### Data for review:

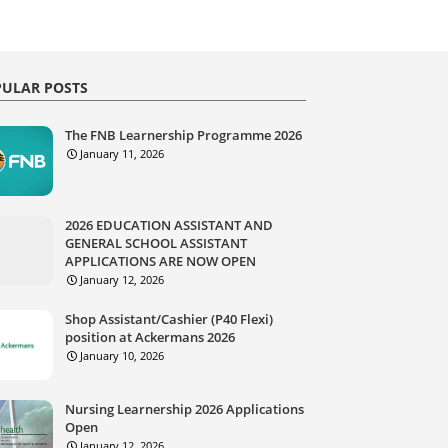
ULAR POSTS
The FNB Learnership Programme 2026
January 11, 2026
2026 EDUCATION ASSISTANT AND
GENERAL SCHOOL ASSISTANT
APPLICATIONS ARE NOW OPEN
January 12, 2026
Shop Assistant/Cashier (P40 Flexi)
position at Ackermans 2026
January 10, 2026
Nursing Learnership 2026 Applications
Open
January 12, 2026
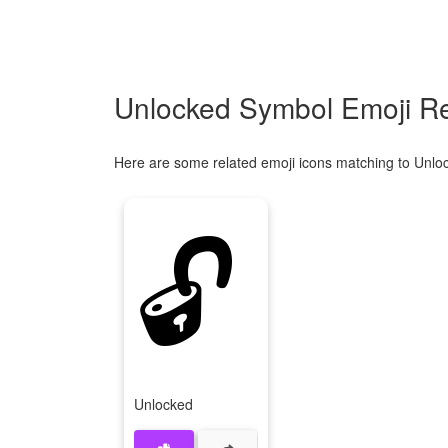
Unlocked Symbol Emoji Re
Here are some related emoji icons matching to Unlo
🔓
Unlocked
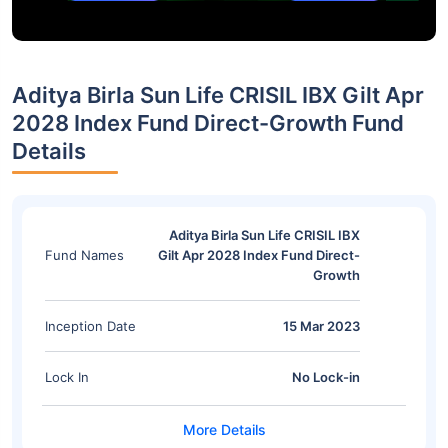
Aditya Birla Sun Life CRISIL IBX Gilt Apr
2028 Index Fund Direct-Growth Fund
Details
Aditya Birla Sun Life CRISIL IBX
Fund Names
Gilt Apr 2028 Index Fund Direct-
Growth
Inception Date
15 Mar 2023
Lock In
No Lock-in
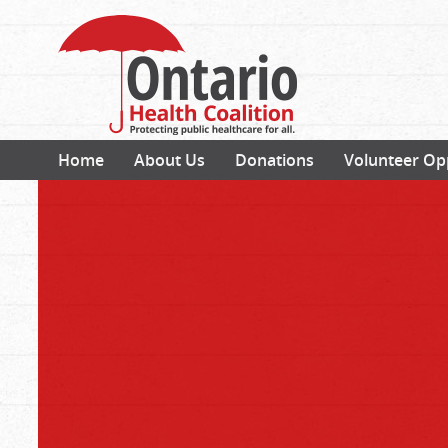
Home
About Us
Donations
Volunteer Op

### Work order:
Please count up the lines in the listing above holding the string "CRISIL", and say the number with nothing else.

### Answer section:
2